Remembering Penny Pether: A Champion for Change in Legal Education and Our Judiciary
IAALS is very sad to note the passing of Professor Penelope Pether, of Villanova Law School. Penny taught at both Villanova and American University, but was an Aussie by birth and education. One of Penny's areas of scholarship was the theory and practice of judging, and in that context she and I became friends. She had a particular interest in the process of appellate review: the numbers of unpublished opinions and the way in which they are chosen, and the use of law clerks. Penny and I presented together on a couple of occasions on the subject of judicial performance evaluation: what voters or appointers should be looking for in a judge and how to get the appropriate information.
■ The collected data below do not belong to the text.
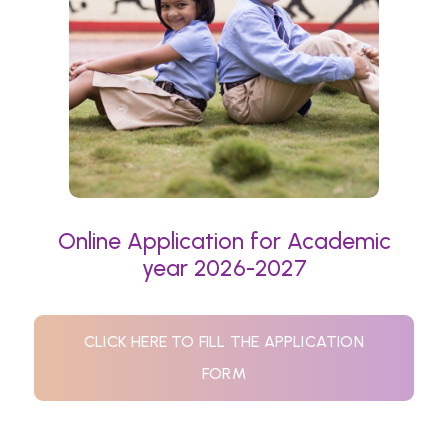
Online Application for Academic
year 2026-2027
CLICK HERE TO FILL THE APPLICATION
FORM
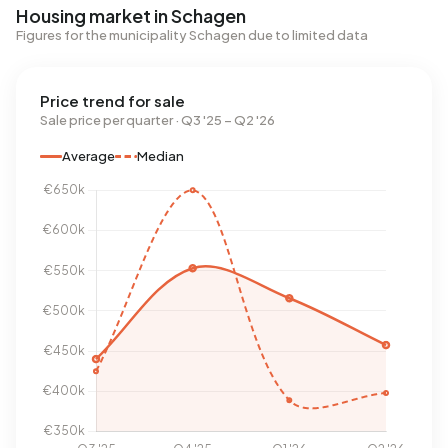
Housing market in Schagen
Figures for the municipality Schagen due to limited data
Price trend for sale
Sale price per quarter · Q3 '25 – Q2 '26
Average
Median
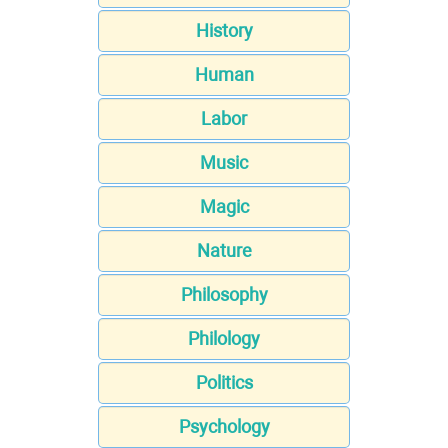
History
Human
Labor
Music
Magic
Nature
Philosophy
Philology
Politics
Psychology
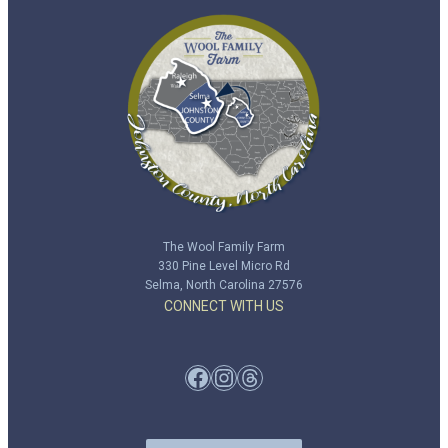
The Wool Family Farm
330 Pine Level Micro Rd
Selma, North Carolina 27576
CONNECT WITH US
Facebook
Instagram
Threads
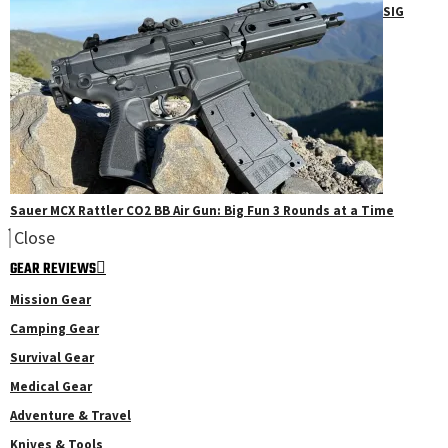
SIG
Sauer MCX Rattler CO2 BB Air Gun: Big Fun 3 Rounds at a Time
Close
GEAR REVIEWS
Mission Gear
Camping Gear
Survival Gear
Medical Gear
Adventure & Travel
Knives & Tools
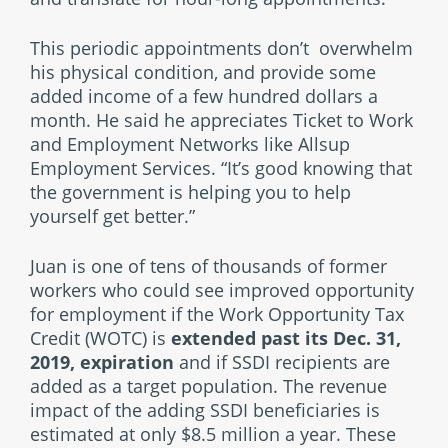
This periodic appointments don’t overwhelm
his physical condition, and provide some
added income of a few hundred dollars a
month. He said he appreciates Ticket to Work
and Employment Networks like Allsup
Employment Services. “It’s good knowing that
the government is helping you to help
yourself get better.”
Juan is one of tens of thousands of former
workers who could see improved opportunity
for employment if the Work Opportunity Tax
Credit (WOTC) is
extended past its Dec. 31,
2019, expiration
and if SSDI recipients are
added as a target population. The revenue
impact of the adding SSDI beneficiaries is
estimated at only $8.5 million a year. These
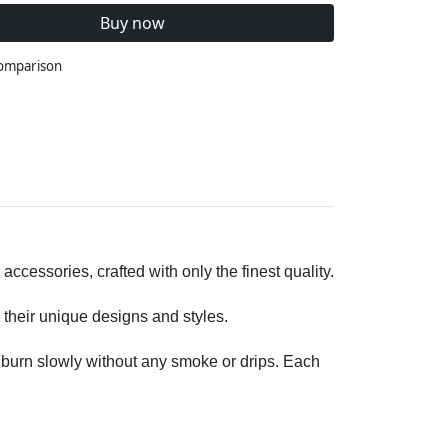
Buy now
comparison
cessories, crafted with only the finest quality.
 their unique designs and styles.
o burn slowly without any smoke or drips. Each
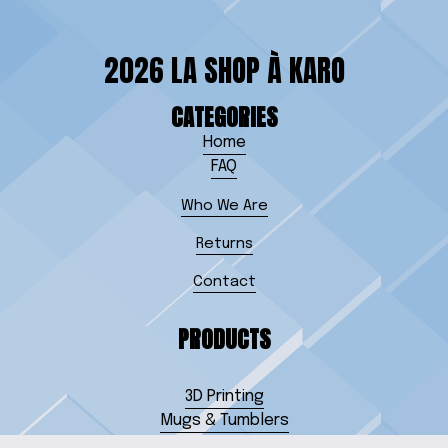
2026 LA SHOP À KARO
CATEGORIES
Home
FAQ
Who We Are
Returns
Contact
PRODUCTS
3D Printing
Mugs & Tumblers
Jewelry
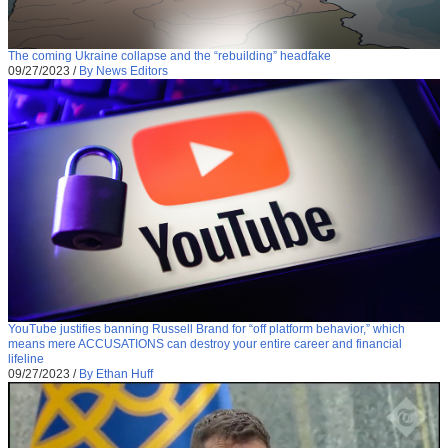
The coming Ukraine collapse and the “rebuilding” headfake
09/27/2023
/
By News Editors
YouTube justifies banning Russell Brand for “off platform behavior,” which
means mere ACCUSATIONS can destroy your entire career and financial
lifeline
09/27/2023
/
By Ethan Huff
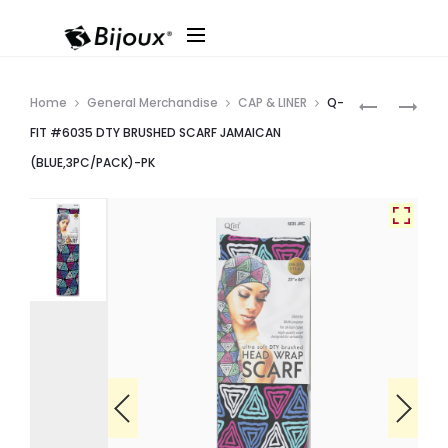
Produ
Q-
Q-
Home
General Merchandise
CAP & LINER
Q-
FIT
FIT
navig
FIT #6035 DTY BRUSHED SCARF JAMAICAN
#6036
#6034
(BLUE,3PC/PACK)-PK
DTY
DTY
BRUSHED
BRUSHED
SCARF
SCARF
JAMAICAN
JAMAICAN
(ORANGE,
(GREEN,3P
PK
PK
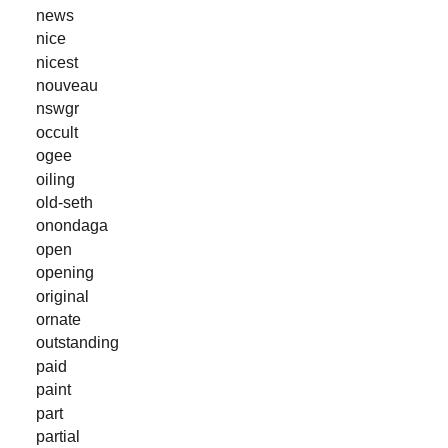
news
nice
nicest
nouveau
nswgr
occult
ogee
oiling
old-seth
onondaga
open
opening
original
ornate
outstanding
paid
paint
part
partial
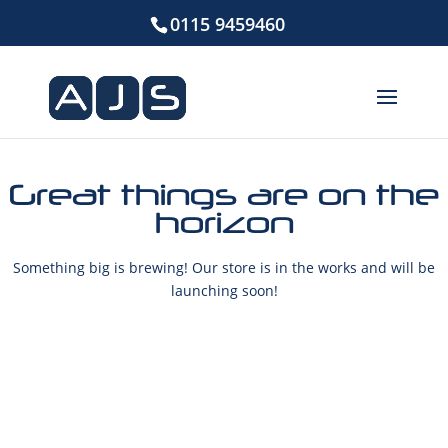
0115 9459460
Great things are on the
horizon
Something big is brewing! Our store is in the works and will be
launching soon!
Penny was also involved with our Educating Tomorrow's Lawyers Initiative, because she was an innovative legal educator. Last year, she sat down with us for a Voices from the Field interview, in which she shared her ideas of student-focused teaching and showcased other theories of legal education. I found a review of one of Penny's courses online, posted by a student, which captures the essence of her teaching strategy: “She's fantastic and makes a point to keeping law HUMAN and focusing on certain social justice aspects of criminal law. Her grading is no walk in the park - but she's a fantastic prof.” I am quite certain that most of her students – whether in law school or in other settings across the country – would agree. She was a powerful voice for change in both legal education and our judiciary. I will miss her energy, her enthusiasm, and her passion, but know that her legacy will live on.